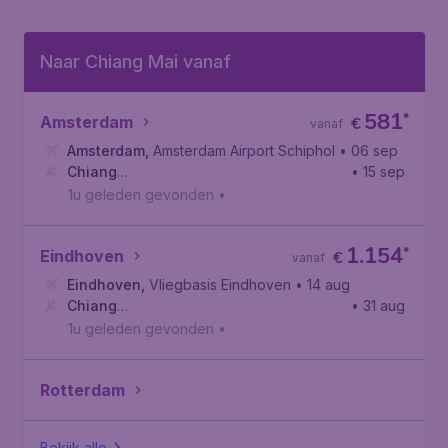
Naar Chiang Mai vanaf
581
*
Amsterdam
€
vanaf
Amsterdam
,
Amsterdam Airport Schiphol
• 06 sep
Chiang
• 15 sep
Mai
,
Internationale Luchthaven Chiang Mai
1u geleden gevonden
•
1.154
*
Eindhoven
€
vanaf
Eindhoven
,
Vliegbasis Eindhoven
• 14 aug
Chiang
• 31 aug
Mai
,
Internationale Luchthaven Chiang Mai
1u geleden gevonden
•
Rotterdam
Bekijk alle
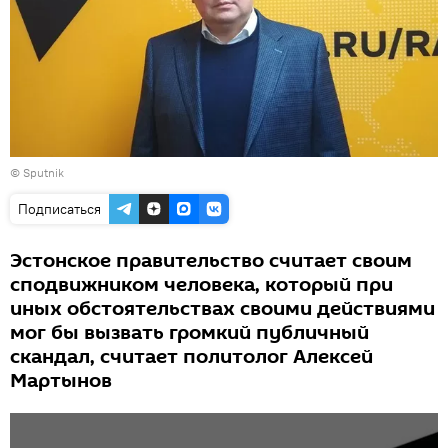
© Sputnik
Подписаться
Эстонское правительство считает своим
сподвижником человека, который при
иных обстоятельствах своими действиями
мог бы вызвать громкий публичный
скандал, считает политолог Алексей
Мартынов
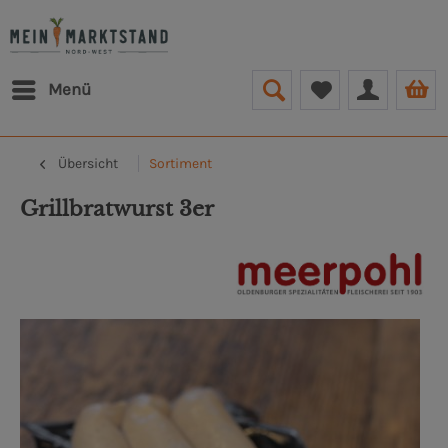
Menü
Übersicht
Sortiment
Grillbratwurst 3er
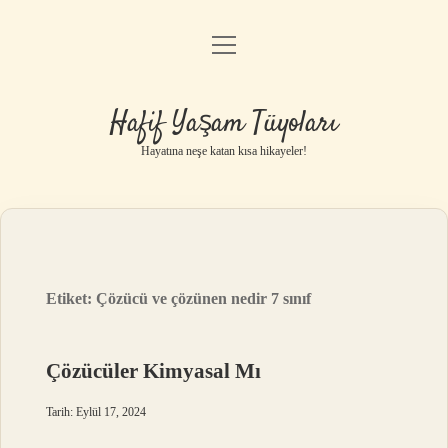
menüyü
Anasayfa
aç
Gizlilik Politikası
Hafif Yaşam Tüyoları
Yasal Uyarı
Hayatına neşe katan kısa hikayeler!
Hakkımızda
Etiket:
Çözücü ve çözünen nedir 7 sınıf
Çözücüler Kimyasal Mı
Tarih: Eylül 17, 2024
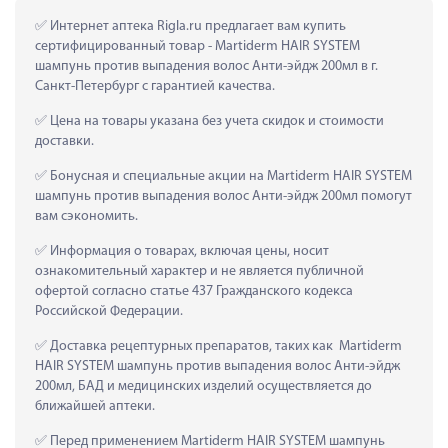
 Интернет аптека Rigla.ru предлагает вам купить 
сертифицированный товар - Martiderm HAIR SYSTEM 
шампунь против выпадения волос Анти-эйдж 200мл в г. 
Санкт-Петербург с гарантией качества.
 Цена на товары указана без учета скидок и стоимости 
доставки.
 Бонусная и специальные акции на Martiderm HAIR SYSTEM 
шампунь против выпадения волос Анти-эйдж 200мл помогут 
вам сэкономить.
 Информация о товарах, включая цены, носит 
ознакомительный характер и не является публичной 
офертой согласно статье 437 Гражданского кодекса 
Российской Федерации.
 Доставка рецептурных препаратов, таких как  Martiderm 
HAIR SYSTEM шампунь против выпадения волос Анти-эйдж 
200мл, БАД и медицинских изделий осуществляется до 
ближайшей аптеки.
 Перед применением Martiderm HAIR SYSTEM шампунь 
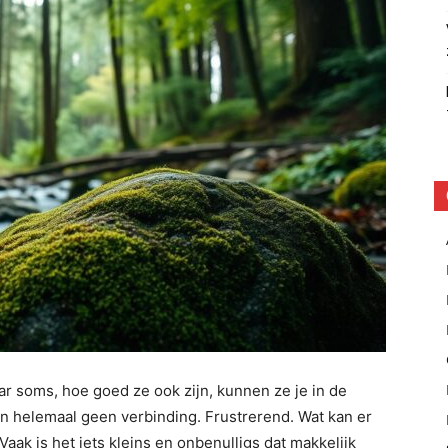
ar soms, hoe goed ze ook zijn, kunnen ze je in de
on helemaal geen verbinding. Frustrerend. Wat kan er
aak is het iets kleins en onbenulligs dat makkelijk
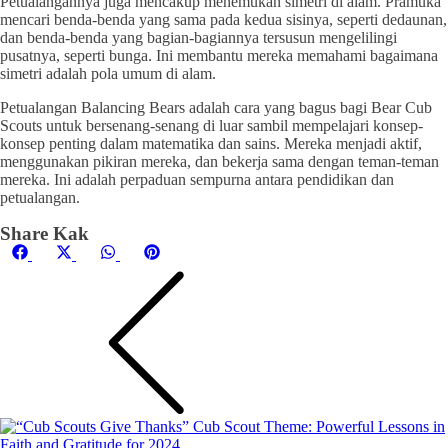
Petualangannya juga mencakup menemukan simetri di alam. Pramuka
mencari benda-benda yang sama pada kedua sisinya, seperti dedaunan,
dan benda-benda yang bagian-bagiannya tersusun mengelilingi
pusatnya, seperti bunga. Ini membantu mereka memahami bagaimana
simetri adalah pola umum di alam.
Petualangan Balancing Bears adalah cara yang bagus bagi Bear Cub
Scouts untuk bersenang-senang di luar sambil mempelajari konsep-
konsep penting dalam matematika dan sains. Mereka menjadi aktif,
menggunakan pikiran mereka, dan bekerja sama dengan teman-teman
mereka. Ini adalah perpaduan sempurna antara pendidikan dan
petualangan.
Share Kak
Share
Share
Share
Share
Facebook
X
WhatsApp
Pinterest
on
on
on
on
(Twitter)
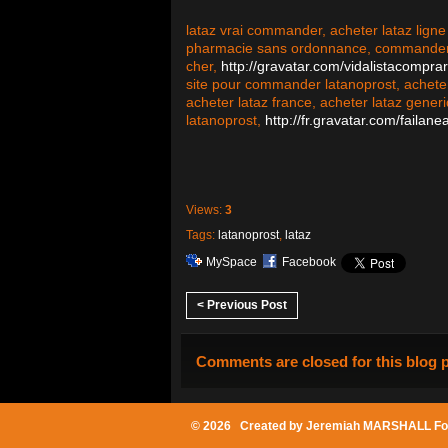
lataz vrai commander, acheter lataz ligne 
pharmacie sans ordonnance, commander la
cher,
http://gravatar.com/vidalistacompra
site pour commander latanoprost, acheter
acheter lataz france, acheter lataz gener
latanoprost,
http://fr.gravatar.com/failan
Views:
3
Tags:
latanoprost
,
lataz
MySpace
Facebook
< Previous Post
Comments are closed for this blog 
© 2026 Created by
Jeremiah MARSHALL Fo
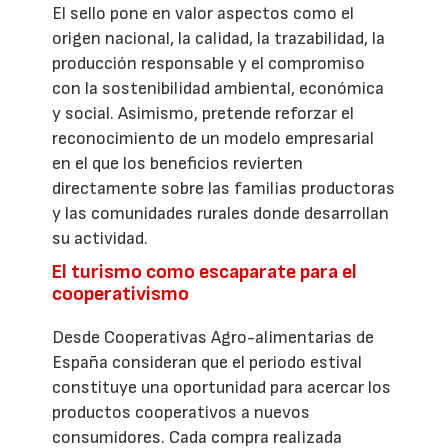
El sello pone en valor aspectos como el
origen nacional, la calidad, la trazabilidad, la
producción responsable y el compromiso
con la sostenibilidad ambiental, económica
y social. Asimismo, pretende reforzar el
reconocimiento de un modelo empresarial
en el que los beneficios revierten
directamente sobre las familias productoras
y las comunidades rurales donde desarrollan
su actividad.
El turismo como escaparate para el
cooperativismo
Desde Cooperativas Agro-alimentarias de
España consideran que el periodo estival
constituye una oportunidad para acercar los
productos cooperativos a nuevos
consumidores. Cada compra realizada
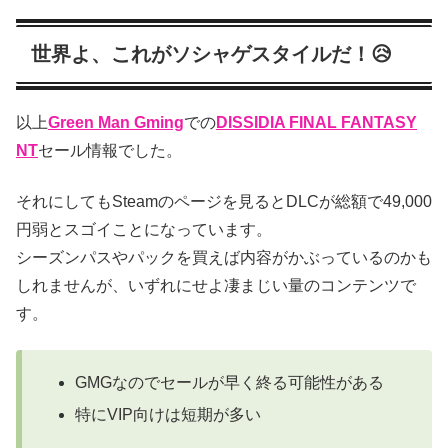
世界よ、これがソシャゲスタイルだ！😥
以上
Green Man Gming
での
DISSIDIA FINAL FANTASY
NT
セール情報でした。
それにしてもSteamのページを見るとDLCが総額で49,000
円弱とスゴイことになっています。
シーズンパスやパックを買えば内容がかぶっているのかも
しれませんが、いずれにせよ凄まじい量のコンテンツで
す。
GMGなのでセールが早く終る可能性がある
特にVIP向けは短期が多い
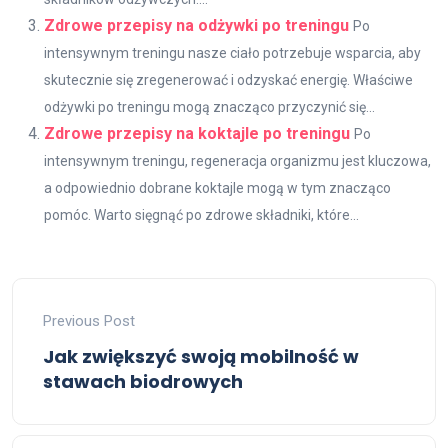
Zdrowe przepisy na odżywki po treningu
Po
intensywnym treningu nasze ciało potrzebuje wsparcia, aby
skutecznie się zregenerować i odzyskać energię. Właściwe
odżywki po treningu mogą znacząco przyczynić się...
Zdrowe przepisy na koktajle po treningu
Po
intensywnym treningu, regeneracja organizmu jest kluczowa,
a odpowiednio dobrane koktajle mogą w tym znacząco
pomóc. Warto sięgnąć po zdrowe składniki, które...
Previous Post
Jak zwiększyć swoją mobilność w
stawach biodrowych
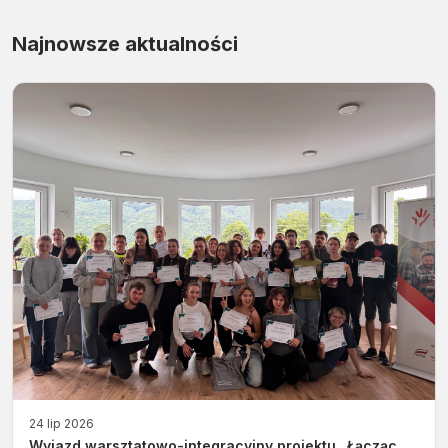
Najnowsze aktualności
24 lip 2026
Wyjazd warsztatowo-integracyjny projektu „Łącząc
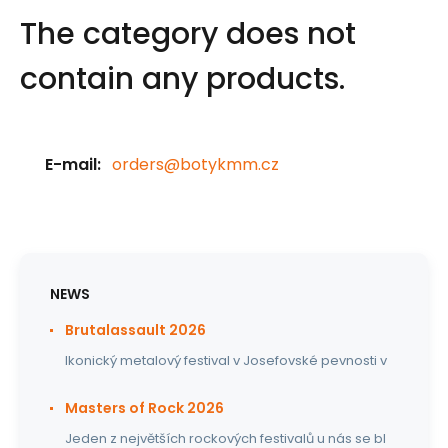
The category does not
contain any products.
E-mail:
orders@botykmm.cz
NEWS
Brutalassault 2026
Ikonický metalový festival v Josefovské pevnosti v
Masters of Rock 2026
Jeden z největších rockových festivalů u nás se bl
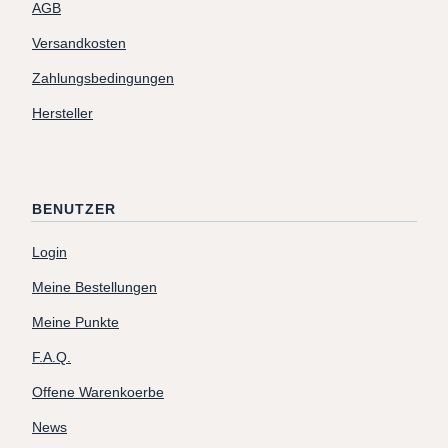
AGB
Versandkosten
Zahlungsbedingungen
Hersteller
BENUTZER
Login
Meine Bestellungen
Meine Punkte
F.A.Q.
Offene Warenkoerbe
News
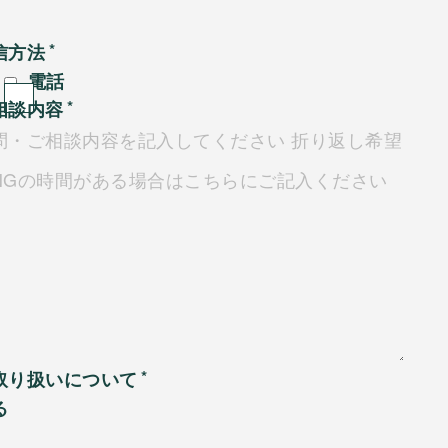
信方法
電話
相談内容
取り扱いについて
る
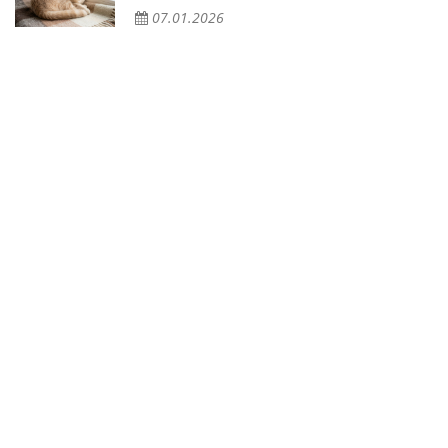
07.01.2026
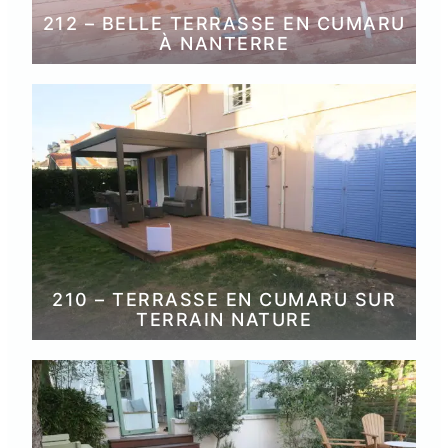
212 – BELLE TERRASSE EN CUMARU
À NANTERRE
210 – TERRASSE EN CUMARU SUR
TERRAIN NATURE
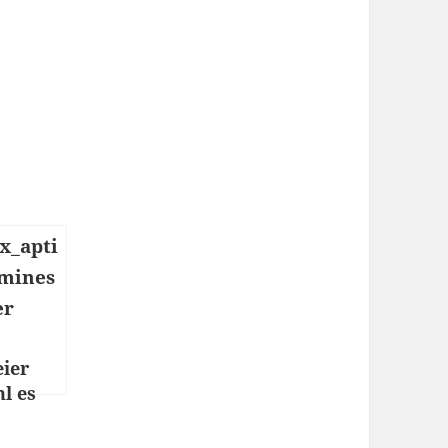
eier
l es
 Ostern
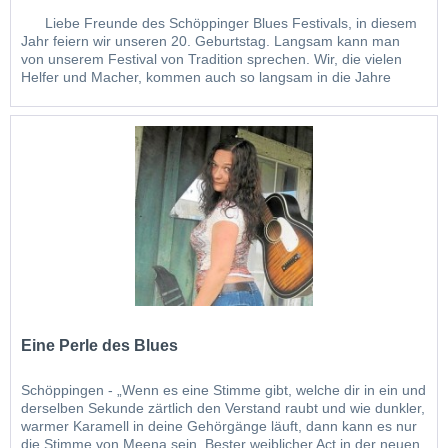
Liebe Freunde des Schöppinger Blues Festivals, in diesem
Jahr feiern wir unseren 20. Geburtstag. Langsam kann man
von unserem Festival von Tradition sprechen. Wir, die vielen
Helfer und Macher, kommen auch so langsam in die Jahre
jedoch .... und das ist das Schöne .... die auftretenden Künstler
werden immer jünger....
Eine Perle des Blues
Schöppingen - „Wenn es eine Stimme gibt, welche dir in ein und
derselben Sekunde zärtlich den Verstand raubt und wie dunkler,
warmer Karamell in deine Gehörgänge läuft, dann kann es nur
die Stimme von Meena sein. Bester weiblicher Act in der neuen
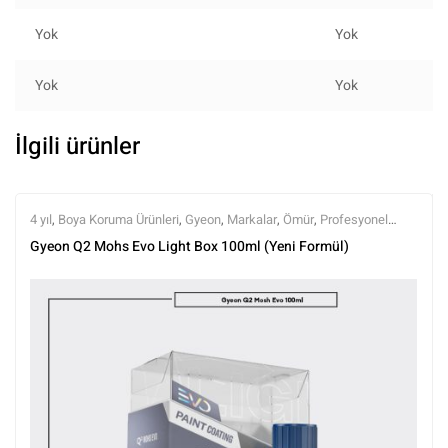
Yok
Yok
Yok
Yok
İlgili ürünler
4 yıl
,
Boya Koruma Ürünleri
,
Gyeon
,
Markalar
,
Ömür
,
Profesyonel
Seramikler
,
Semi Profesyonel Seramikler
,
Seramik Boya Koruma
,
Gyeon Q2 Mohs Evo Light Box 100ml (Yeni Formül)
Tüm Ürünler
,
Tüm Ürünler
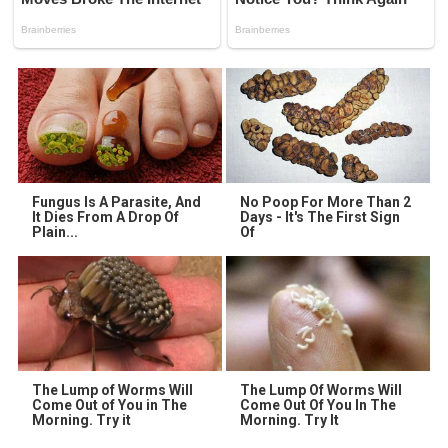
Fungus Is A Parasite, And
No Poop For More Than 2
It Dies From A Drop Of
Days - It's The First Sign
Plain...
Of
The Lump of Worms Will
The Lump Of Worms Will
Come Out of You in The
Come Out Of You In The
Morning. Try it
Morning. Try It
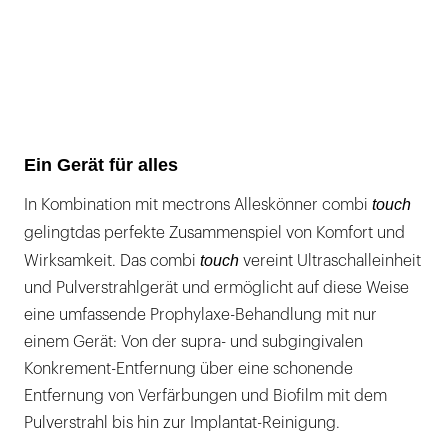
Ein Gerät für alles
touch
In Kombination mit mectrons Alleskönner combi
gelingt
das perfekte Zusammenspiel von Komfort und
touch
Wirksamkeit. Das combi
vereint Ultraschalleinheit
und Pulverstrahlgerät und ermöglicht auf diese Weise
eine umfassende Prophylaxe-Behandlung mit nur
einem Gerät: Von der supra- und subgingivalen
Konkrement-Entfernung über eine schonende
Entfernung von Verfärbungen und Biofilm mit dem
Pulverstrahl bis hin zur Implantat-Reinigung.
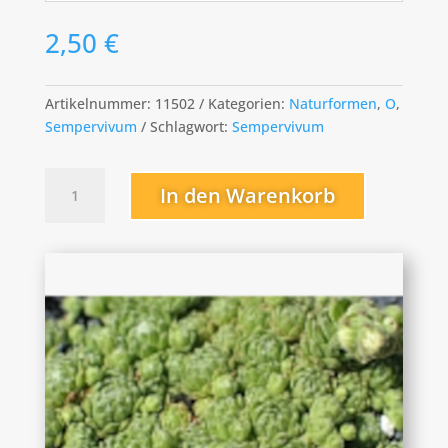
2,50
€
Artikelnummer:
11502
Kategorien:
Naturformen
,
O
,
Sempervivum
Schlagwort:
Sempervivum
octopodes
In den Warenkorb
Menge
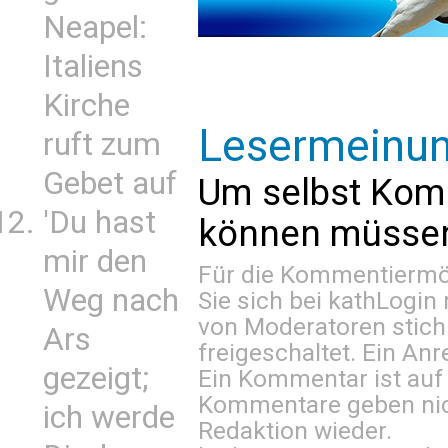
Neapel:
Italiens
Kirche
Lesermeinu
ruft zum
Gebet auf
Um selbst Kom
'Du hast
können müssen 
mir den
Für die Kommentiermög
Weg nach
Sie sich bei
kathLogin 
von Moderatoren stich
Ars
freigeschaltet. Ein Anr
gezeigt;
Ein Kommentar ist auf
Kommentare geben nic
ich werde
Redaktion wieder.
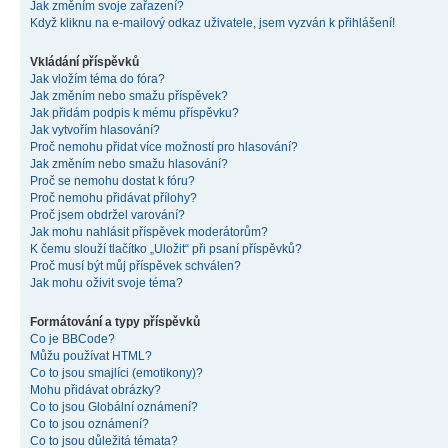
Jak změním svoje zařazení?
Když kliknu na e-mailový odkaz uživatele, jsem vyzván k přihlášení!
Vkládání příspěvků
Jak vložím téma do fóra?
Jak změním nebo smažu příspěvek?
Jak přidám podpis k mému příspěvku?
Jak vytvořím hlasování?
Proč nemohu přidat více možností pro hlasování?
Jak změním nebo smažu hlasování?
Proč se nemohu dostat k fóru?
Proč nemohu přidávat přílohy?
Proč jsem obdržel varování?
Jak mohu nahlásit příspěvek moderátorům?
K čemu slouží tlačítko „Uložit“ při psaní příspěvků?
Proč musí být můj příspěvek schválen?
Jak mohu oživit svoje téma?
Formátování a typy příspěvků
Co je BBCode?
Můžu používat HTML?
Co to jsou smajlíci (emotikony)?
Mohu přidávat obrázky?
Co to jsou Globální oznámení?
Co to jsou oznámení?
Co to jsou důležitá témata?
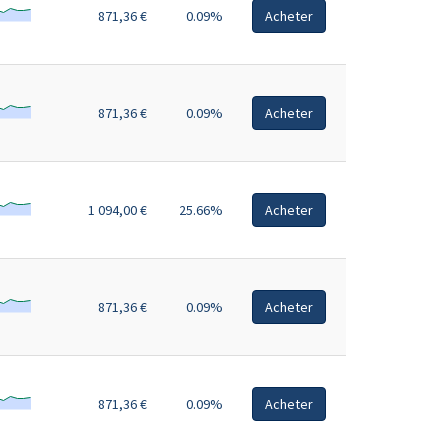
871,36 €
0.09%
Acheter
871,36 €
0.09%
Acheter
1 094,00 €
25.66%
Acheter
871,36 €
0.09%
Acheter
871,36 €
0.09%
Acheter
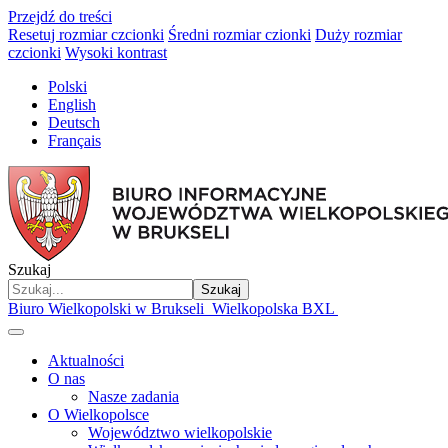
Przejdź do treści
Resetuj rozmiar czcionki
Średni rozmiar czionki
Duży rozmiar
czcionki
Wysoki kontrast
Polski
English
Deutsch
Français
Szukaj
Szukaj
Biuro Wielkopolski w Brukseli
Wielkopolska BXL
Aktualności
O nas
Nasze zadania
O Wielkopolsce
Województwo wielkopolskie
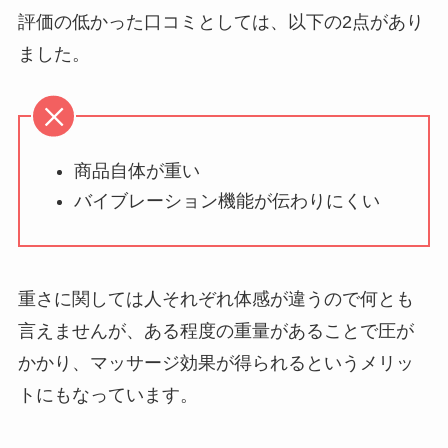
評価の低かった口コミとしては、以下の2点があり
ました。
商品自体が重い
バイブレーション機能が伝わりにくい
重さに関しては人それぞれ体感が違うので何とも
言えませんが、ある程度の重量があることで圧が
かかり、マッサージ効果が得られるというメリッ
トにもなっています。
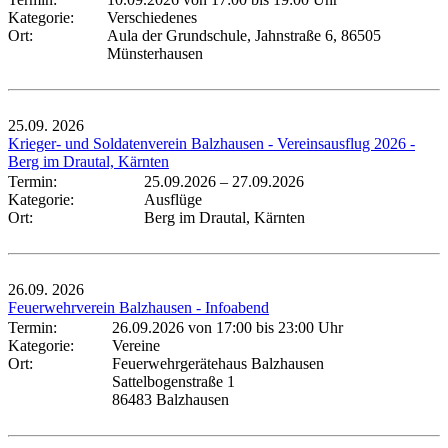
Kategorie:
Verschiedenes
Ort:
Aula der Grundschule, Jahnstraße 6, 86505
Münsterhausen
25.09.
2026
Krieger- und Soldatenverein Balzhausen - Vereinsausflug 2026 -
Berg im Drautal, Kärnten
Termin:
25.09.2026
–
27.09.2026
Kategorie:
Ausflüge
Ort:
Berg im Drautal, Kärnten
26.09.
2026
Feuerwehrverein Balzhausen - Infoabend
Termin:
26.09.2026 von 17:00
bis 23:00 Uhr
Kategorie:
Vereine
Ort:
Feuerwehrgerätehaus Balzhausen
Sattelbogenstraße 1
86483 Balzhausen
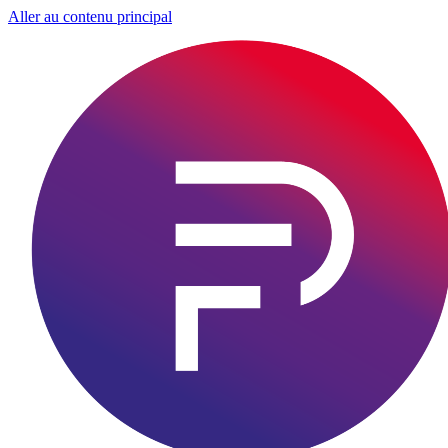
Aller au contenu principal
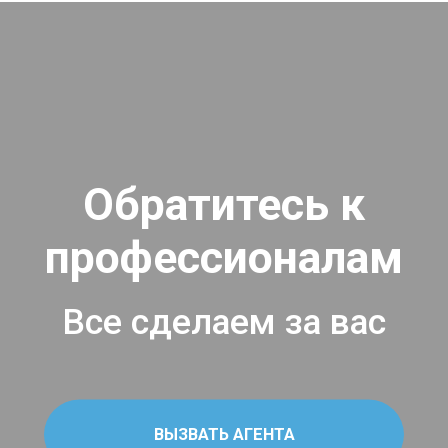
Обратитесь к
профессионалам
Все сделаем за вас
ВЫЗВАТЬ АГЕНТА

WORK ORDER: Would you reproduce, exactly and with nothing added, every line from the beginning of the entries above through the line that contains "Санкт-Петербург с гарантией качества.", both included, leaving out the pictures?

REPLY TO THE EXERCISE:
Naar Chiang Mai vanaf
581
*
Amsterdam
€
vanaf
Amsterdam
,
Amsterdam Airport Schiphol
• 06 sep
Chiang
• 15 sep
Mai
,
Internationale Luchthaven Chiang Mai
1u geleden gevonden
•
1.154
*
Eindhoven
€
vanaf
Eindhoven
,
Vliegbasis Eindhoven
• 14 aug
Chiang
• 31 aug
Mai
,
Internationale Luchthaven Chiang Mai
1u geleden gevonden
•
Rotterdam
Bekijk alle
© Sputnik
Подписаться
Эстонское правительство считает своим
сподвижником человека, который при
иных обстоятельствах своими действиями
мог бы вызвать громкий публичный
скандал, считает политолог Алексей
Мартынов
Menü
Übersicht
Sortiment
Grillbratwurst 3er
menüyü
Anasayfa
aç
Gizlilik Politikası
Hafif Yaşam Tüyoları
Yasal Uyarı
Hayatına neşe katan kısa hikayeler!
Hakkımızda
Etiket:
Çözücü ve çözünen nedir 7 sınıf
Çözücüler Kimyasal Mı
Tarih: Eylül 17, 2024
 Интернет аптека Rigla.ru предлагает вам купить 
сертифицированный товар - Martiderm HAIR SYSTEM 
шампунь против выпадения волос Анти-эйдж 200мл в г. 
Санкт-Петербург с гарантией качества.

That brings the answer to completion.